Has anyone else been driven to desperation by their kid? I’m talking about the kind of desperation where you end up feeling like you need to be in a dark silent room for at least an hour, in order to recover. The kind of desperation that is brought on by a tantrum of humongous proportions. If the tantrum were an earthquake it would be off the Richter scale. It does, in fact, feel like an earthquake! Your otherwise adorable offspring turns into the uncontrollable, screaming, insult hurling brat that you tend to see on ‘super nanny’. It lasts but for a moment, whether that’s literally a minute or thirty. When it’s over, they go back to being their lovely little selves.
Anyone know what I’m talking about? Anyone else been there?
I know the answer is yes! I’m pretty sure that every mum who’s ever had young children has, at some point, been in that situation.
Often, when I discuss this kind of desperation with other parents who know my four year old daughter, they say: “Not Aliyah! I don’t believe it.” The reason they don’t believe it is that my daughter is usually a picture of politeness and propriety. Every morning on her way up the steps of Cameron House nursery school ( the BEST in Edinburgh by the way ;-)), she greets each child and parent or grandparent: “Good morning!” She makes polite conversation and shows a genuine and cheerful interest in people. You would think she’s been to four year old finishing school sometimes. She is, in fact, truly and gorgeously lovely, most of the time. So how could anyone imagine there’s another side to this sweet child?
But there is. Just like every child. And as you can guess, I’ve been experiencing it recently. So over the last few weeks I’ve been concerning myself with the following questions:
Why does it happen? And what do I do about it? Here are some of my thoughts:
Why does it happen?
There are practical/ physical reasons why, like tiredness and hunger. These are usually quite easy to fix. Just carry a bag of dried apricots, some kind of carb snack, and a water bottle at all times. Make sure you stop to rest. Simple wisdom.

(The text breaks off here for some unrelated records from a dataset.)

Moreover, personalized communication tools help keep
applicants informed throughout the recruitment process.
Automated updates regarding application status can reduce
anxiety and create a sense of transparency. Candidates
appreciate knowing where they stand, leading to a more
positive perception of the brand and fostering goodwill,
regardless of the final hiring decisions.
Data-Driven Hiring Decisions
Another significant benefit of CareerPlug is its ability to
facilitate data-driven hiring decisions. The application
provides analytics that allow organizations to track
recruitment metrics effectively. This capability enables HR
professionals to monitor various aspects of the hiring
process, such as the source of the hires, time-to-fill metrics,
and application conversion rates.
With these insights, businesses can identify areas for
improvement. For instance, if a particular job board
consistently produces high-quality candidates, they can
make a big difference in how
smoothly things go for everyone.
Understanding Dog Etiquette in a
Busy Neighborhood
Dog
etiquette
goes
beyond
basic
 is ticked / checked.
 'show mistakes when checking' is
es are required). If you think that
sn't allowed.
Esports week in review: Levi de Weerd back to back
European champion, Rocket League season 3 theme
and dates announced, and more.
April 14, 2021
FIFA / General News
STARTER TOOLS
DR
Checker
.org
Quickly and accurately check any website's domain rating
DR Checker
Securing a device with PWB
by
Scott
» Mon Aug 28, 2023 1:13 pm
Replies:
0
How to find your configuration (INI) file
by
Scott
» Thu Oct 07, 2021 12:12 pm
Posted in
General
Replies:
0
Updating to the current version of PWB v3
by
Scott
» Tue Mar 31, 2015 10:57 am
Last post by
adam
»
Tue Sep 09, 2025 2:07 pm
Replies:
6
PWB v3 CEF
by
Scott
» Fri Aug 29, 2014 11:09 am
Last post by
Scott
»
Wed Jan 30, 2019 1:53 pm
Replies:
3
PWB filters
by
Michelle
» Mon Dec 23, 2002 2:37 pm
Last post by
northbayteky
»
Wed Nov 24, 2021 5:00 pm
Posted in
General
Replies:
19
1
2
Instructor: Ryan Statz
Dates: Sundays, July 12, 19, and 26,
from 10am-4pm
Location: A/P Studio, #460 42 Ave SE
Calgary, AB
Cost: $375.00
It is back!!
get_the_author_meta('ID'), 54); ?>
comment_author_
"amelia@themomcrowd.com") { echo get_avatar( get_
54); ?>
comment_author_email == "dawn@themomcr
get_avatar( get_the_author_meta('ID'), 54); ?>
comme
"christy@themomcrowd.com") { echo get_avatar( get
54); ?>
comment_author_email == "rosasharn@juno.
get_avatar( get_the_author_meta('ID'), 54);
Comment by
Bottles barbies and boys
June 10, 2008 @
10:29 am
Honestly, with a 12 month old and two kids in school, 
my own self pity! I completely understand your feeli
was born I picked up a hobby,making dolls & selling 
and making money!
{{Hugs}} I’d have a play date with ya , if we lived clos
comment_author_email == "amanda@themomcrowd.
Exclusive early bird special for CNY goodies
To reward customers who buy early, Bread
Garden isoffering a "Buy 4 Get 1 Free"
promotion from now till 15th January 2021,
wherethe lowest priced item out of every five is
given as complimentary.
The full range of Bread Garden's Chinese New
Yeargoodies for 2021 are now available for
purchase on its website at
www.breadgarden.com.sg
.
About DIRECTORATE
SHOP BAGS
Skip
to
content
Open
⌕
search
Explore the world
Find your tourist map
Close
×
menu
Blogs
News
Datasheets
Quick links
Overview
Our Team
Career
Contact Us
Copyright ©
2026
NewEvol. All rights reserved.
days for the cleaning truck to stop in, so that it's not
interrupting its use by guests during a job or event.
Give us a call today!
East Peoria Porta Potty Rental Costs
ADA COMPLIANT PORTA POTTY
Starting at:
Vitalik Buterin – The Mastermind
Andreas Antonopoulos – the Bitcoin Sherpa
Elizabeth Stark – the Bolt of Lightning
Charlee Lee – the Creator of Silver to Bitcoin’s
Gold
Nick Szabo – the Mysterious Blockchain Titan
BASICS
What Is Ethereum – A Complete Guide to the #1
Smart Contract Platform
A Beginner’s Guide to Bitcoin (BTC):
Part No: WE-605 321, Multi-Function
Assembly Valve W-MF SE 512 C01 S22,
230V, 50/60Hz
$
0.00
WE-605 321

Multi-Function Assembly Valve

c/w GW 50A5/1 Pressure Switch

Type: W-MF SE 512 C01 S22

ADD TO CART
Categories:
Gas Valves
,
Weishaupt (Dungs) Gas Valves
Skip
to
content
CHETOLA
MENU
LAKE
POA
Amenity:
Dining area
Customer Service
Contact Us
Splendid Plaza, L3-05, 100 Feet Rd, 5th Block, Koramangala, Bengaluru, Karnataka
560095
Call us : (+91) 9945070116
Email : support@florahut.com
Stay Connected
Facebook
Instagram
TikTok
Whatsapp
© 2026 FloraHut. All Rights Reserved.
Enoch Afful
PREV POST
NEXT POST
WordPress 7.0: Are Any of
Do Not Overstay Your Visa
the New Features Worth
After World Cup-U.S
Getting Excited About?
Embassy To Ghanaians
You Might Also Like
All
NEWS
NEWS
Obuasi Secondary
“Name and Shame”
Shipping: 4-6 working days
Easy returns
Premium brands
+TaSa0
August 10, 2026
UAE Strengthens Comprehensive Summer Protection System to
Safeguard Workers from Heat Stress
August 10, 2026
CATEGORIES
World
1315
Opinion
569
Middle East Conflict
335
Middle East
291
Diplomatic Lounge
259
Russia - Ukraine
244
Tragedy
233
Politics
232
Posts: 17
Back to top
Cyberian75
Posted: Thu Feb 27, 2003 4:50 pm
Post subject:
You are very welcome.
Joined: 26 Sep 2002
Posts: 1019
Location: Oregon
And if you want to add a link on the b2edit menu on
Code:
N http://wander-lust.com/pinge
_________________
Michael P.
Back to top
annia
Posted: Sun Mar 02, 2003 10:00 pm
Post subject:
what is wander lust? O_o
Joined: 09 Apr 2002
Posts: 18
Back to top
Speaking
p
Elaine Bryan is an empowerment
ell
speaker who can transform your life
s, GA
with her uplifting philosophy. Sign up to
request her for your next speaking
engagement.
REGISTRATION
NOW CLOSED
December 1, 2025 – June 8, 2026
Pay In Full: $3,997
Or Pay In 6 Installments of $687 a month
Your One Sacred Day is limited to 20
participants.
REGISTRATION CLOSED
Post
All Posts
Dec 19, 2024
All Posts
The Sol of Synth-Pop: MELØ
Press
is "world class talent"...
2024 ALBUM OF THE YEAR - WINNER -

But then there’s the other ‘why’s. The emotional and cognitive and relational ones. Let me explain:
I reckon kids have it tough these days. There are so many stimuli in their world. So much to take in: TV, computers, iPhones, iPads; Princesses dress apps, talking Tom, talking Pierre, talking Gina. There’s Peppa pig, princess Merida, Doc Mc Stuffins. And as if all that wasn’t enough, we ( me very much included) tend to want to educate and develop our kids with endless extra curricular activities: Swimming, ballet, gym nippers, kinder music. To add a bit more, we take them travelling. They experience new sights, new tastes, new smells, relatively often. It’s a great and exciting life they lead. But I’m just starting to wonder if it’s all a little too much. Because apart from all these stimuli, their little souls have so much emotional stuff to come to terms with: why little Johnny at nursery called them ‘stupid’; why little Miranda will talk to them one day and the next day ignore them; why sometimes they feel happy and sometimes sad. Horrendous tantrums might, just might partly be an expression of confusion and insecurity. Of not knowing what to do with it all?
Another ‘why’ I see is the straight forward power struggle: “I’m four and I know best. I want it done my way, and if you interfere I WILL scream!”
So what do I do about it?
The conclusion I’m starting to get to, is that now, more than ever, kids desperately need very clear boundaries in their lives. Boundaries that tell them where they can go and where they can’t. Boundaries that let them know what they can and can’t do in order to be safe and confident in the midst of all the stimuli, the emotions, and the power struggle. These boundaries, for my kid and me, are about things like talking back, shouting, running off in the shopping centre, being kind, tidying up, being polite. They are about little things that can make or break your day. Little things that can hopefully navigate you away from that devastating, desperate earthquake of a tantrum I was describing earlier. Or at least navigate you away from having several in a day.
Recently I’ve employed a new method in order to explain to my Aliyah about when she’s getting close to a boundary. A good friend of mine suggested this to me during a desperate mums’ conversation. Aliyah and I have agreed on a code. She and I know that when this code is signalled, it acts as a warning sign that a boundary is about to be crossed. The code is “Pink and Yellow Butterfly”. We even have props that we’ve made together, to hold up. I guess they act a bit like stop signs. They are supposed to stop her in her tracks; to help her avoid “tantrum lane.” She knows that when I say the words and or hold up the sign she is about to go too far. If she choses to ignore it, there are consequences.
Establishing boundaries is hard. And helping a little one to not cross them is even harder. It takes endless repetition and a good measure of emotional energy. My hope is that it helps get a little kid to feel more safe and happy. And that eventually, it helps to maintain some level of sanity in a mum’s crazy world.
Easier said than done, you say? Absolutely agreed! So your comments, strategies and thoughts are most welcome!